## Your goal
Whatever runs from the line with "supporting massive mining" to the end of the records below must be copied exactly, with nothing else included.

.....

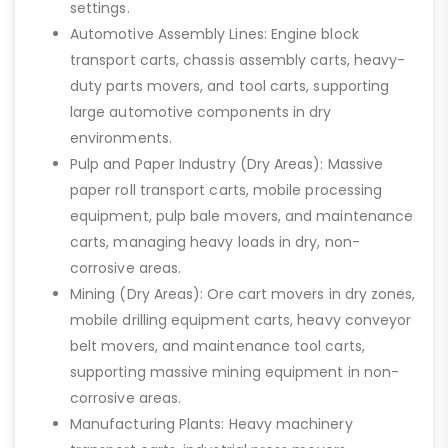
settings.
Automotive Assembly Lines: Engine block
transport carts, chassis assembly carts, heavy-
duty parts movers, and tool carts, supporting
large automotive components in dry
environments.
Pulp and Paper Industry (Dry Areas): Massive
paper roll transport carts, mobile processing
equipment, pulp bale movers, and maintenance
carts, managing heavy loads in dry, non-
corrosive areas.
Mining (Dry Areas): Ore cart movers in dry zones,
mobile drilling equipment carts, heavy conveyor
belt movers, and maintenance tool carts,
supporting massive mining equipment in non-
corrosive areas.
Manufacturing Plants: Heavy machinery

.....

## Output of the task
supporting massive mining equipment in non-
corrosive areas.
Manufacturing Plants: Heavy machinery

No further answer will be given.